Looking for some insight.

Building a small vallet box like this










I need to hide the end grain exposed from the sides. I origianlly was going to make a drawer extend to the sides but i don't really like that idea. Then i thought maybe about veneer?

Any ideas?


----------



## Loren (May 30, 2008)

If you're going to ebonize it, I recommend not
worrying about the end grain. Just thoroughly
dye your filler and fill the pores well. With 
pores filled the end grain becomes much less
obtrusive.


----------



## lateralus819 (Mar 24, 2013)

Sorry should had elaborated Lored.

It's made from mahogany. I was just referring how there is a drawer in the front and exposed endgrain.


----------



## donwilwol (May 16, 2011)

All end grain seems to be in the front, so what side end grain will there be?

Other than veneering you could miter it.


----------



## Yonak (Mar 27, 2014)

You could employ breadboard ends but then, of course, you'd have a bit of end grain at the top corners.


----------



## CharlesA (Jun 24, 2013)

I'm a bit confused. Are you concerned about the end rain showing in the front beside the drawers? Why do you need to hide it? How will you finish it?


----------



## brtech (May 26, 2010)

It's hard to see why it will be bothersome. You certainly can use veneer tape easily enough if you want to. You would be able to see the edge of the veneer from the side, but it is very thin.

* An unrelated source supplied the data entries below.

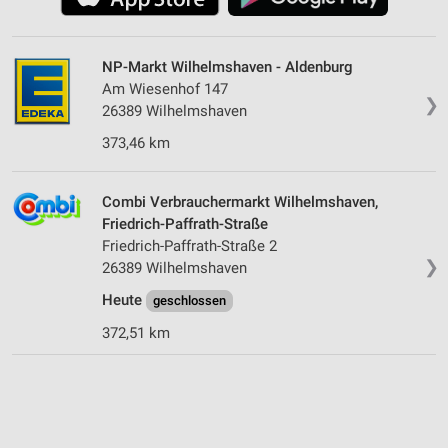
NP-Markt Wilhelmshaven - Aldenburg
Am Wiesenhof 147
❯
26389 Wilhelmshaven
373,46 km
Combi Verbrauchermarkt Wilhelmshaven,
Friedrich-Paffrath-Straße
Friedrich-Paffrath-Straße 2
❯
26389 Wilhelmshaven
Heute
geschlossen
372,51 km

You can use miters only if you make the drawer narrower.

You could also consider using a box joint for all 4 corners, which doesn't cover the end grain, but incorporates it as part of the design.

Use the trick of an extra sanding step with a higher grit on end grain so it absorbs less finish.


----------



## wormil (Nov 19, 2011)

Two ways to hide the end grain completely are an overlay drawer front or mitered edge banding. 
edit; just realized you don't want to do an overlay drawer.


----------



## JayT (May 6, 2012)

Full blind dovetails come to mind. Never done them, but they would give plenty of strength and not show end grain.

My other thought would be splined miters.


----------